#### [WORK REQUIRED]
Of the lines below, write out exactly those from the line with "Sky Sandoval" through the line with "A Gnarly Situation: High-Elevation", both included, and skip the rest.

#### [STORED DATA]

|---|

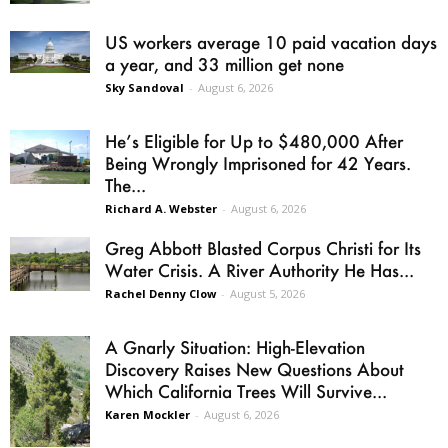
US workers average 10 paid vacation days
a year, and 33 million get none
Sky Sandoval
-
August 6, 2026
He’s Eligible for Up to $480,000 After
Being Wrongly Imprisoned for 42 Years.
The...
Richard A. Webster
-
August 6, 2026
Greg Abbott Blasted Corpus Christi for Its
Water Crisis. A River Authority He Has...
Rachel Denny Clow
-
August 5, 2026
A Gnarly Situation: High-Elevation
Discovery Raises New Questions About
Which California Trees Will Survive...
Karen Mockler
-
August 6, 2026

|---|

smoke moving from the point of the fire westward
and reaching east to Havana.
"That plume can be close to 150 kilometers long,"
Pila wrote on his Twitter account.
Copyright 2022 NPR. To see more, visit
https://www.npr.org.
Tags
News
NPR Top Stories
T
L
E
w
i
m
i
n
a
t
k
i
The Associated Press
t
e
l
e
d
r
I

|---|

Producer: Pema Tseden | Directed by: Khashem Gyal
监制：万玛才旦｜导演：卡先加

|---|

#### [RESPONSE TO THE TASK]
Sky Sandoval
-
August 6, 2026
He’s Eligible for Up to $480,000 After
Being Wrongly Imprisoned for 42 Years.
The...
Richard A. Webster
-
August 6, 2026
Greg Abbott Blasted Corpus Christi for Its
Water Crisis. A River Authority He Has...
Rachel Denny Clow
-
August 5, 2026
A Gnarly Situation: High-Elevation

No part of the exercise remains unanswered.